I really appreciate the response man. I was not expecting such a good answer when I posted that question and I want to thank you. You got some really great points and they're really going to help quite a bit. This competition will definitely cost a lot bills but I feel like the publicity is totally worth it. The good thing is the skate park that I plan to use is run by a skate shop and they will probably be willing to split the costs of the competition. 

I'm also thinking about getting my college's TV station to help film the whole competition so I can possibly put videos up on youtube or something. Do you think this is a good idea?


----------



## Comin'OutSwingin (Oct 28, 2005)

Here's my take on it.

I too have a line of clothing (mainly t-shirts, hoodies, and hats), and I've done a decent size event (attendance of about 700). Although the event I did was different than a skating competition, I can tell you from experience that it isn't easy at all.

On top of it, I sponsor a couple of skaters across the country and have been thinking of doing a skating competition this summer.

First of all I suggest anyone serious about doing an event purchase a book entitled "The Sponsorship Seeker's Toolkit". It's a great book, and helped me out tremendously. My event cost well over $10,000, and I didn't use any of my own money to put on the event, and ended up making a very nice profit. All almost impossible without sponsorships.

Like Dan said, skate shops are vital. You say that you may be able to split the costs of the event with a local skate shop. That would be good. More than likely they've put on an event in the past, and hopefully you can tap into their resources.

Knowing how much time, energy, and work goes into an event, if it were me, I would approach the skate shop and inquire about any events they may be putting on and ask to be the event sponsor. It will cost a few dollars, but it will let you see how an event gets put together from beginning to end. There's just so much to consider, that going into lightly or half-hearted will end up having a negative effect on your brand.

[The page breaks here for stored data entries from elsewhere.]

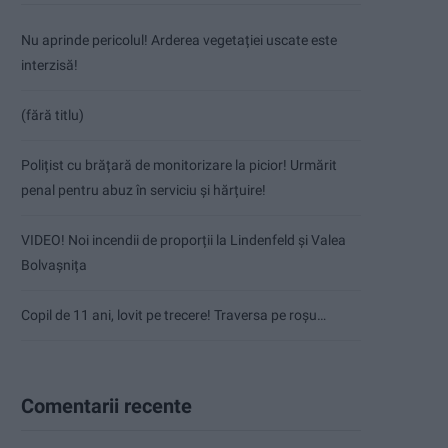
Nu aprinde pericolul! Arderea vegetației uscate este
interzisă!
(fără titlu)
Polițist cu brățară de monitorizare la picior! Urmărit
penal pentru abuz în serviciu și hărțuire!
VIDEO! Noi incendii de proporții la Lindenfeld și Valea
Bolvașnița
Copil de 11 ani, lovit pe trecere! Traversa pe roșu…
Comentarii recente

Here's just a few of the things that would need careful attention:


 Security
 Concessions
 Emergency Care
 Insurance
 Tickets
You need to plan well in advance to make sure that you have every detail take care of. 

You mentioned advertising. Local radio is great, especially if you've got sponsorship dollars at your disposal. Also, try to tap into a local newspaper to do a little story about the competition.

Like I said before, it's a lot of work, and if you don't get some sponsorship money, it's going to cost a pretty penny. That's why I suggested maybe starting my sponsoring an event that someone else puts on. You get the same exposure, without the work, and it's a A LOT cheaper.

I only addressed a few things, but if you have any specific questions, I'd be more than happy to help.


----------



## Wordapp (Jan 28, 2009)

Thanks for the response Greg. I am definitely going to take your advise and drive down to the skate shop/park later this week and ask about upcoming events that I could possibly be the event sponsor for. At the current time that definitely makes the most sense; due to my lack of knowledge and I most certainly do not have $10,000 at my disposal! I do know from talking to local skate shops around my area that this specific park has held competitions in the past and other stores have split costs 50/50 with them. So splitting costs with them is a definite possibility.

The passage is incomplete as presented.